Data shown Start Marker

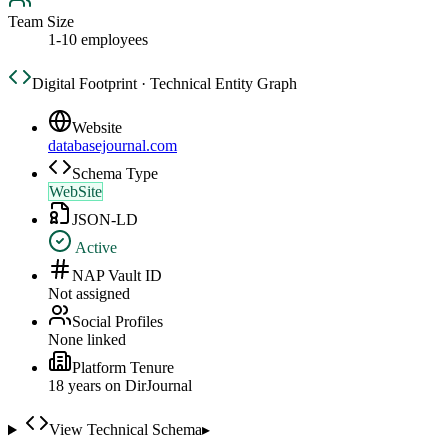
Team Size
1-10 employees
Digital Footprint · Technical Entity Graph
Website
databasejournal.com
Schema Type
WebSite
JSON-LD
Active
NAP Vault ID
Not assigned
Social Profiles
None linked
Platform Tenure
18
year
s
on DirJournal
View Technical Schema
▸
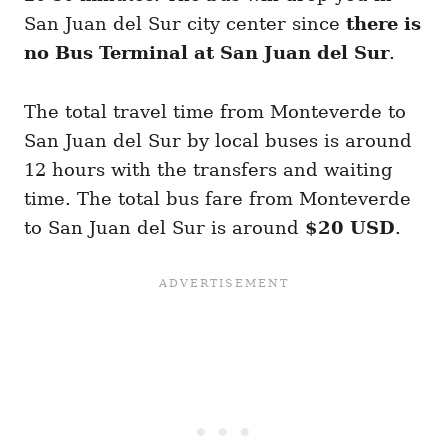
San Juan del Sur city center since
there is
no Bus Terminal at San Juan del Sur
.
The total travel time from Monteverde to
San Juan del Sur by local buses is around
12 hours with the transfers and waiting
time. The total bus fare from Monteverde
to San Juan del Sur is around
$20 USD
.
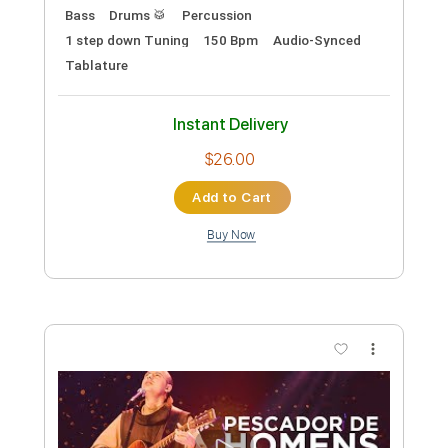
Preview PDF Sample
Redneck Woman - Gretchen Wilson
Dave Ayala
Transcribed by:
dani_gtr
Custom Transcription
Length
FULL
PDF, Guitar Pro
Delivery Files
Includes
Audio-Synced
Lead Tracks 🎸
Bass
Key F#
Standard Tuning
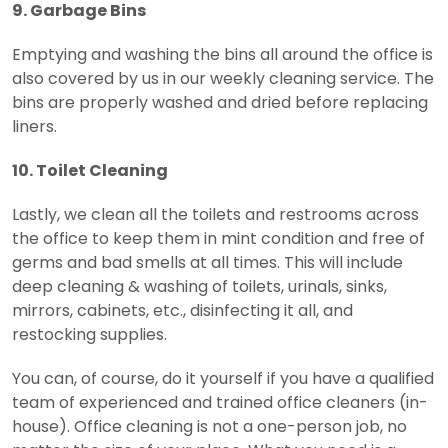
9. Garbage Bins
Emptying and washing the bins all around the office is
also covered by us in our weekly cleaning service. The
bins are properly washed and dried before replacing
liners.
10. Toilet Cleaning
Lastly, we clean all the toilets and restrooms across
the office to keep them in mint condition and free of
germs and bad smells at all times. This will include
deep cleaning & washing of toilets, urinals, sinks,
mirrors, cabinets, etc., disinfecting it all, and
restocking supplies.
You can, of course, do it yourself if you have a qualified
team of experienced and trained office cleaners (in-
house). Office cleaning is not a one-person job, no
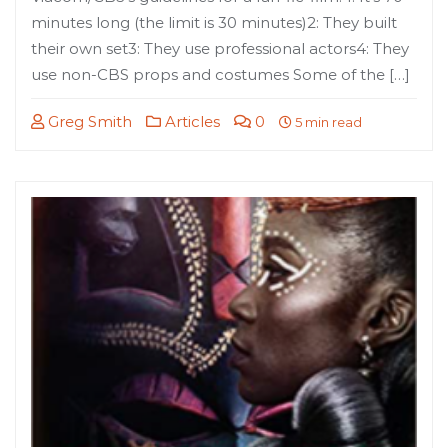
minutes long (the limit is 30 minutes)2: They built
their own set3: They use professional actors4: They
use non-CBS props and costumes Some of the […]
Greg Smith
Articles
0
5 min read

Data shown End Marker
Data shown Start Marker

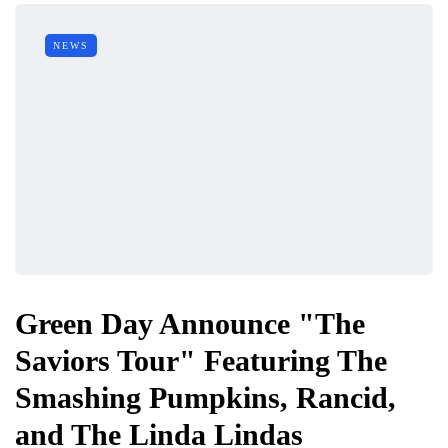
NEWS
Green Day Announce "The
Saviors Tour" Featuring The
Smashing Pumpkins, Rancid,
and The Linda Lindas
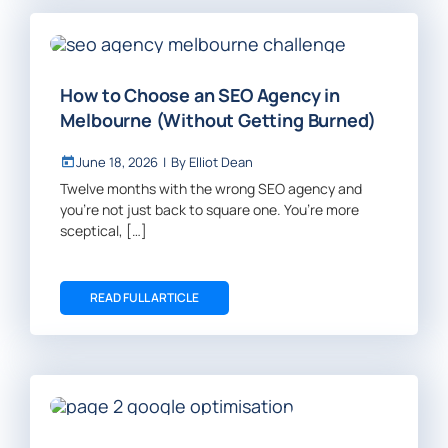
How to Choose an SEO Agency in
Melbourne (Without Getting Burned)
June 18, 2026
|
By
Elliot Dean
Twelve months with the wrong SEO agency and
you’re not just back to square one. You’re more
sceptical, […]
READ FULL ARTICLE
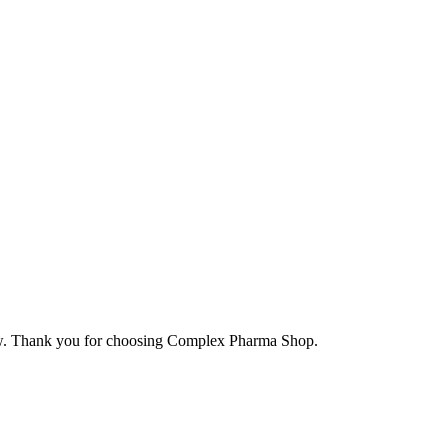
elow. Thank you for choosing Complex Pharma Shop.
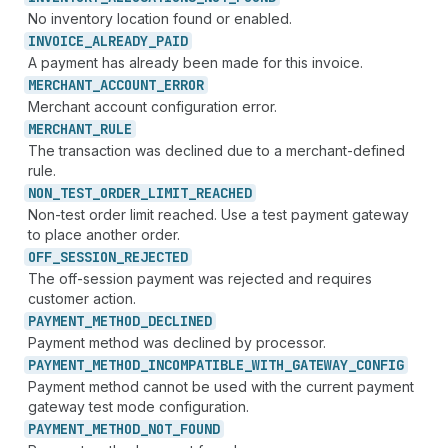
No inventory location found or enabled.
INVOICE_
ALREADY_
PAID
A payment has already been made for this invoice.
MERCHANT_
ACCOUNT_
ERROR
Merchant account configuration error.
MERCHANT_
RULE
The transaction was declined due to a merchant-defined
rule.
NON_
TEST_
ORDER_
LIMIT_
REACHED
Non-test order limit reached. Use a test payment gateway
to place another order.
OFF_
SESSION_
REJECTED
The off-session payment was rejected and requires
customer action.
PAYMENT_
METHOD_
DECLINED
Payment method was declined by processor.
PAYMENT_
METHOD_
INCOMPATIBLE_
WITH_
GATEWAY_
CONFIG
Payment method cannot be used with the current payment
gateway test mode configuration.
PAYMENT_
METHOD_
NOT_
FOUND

Data shown End Marker

» **Problem to solve**: Copy word for word the lines above, starting at the line containing "Digital Footprint · Technical Entity Graph" and ending at the line containing "Preview PDF Sample", inclusive, with no pictures.

» **Completed task**:
Digital Footprint · Technical Entity Graph
Website
databasejournal.com
Schema Type
WebSite
JSON-LD
Active
NAP Vault ID
Not assigned
Social Profiles
None linked
Platform Tenure
18
year
s
on DirJournal
View Technical Schema
▸
San Juan del Sur city center since
there is
no Bus Terminal at San Juan del Sur
.
The total travel time from Monteverde to
San Juan del Sur by local buses is around
12 hours with the transfers and waiting
time. The total bus fare from Monteverde
to San Juan del Sur is around
$20 USD
.
Preview PDF Sample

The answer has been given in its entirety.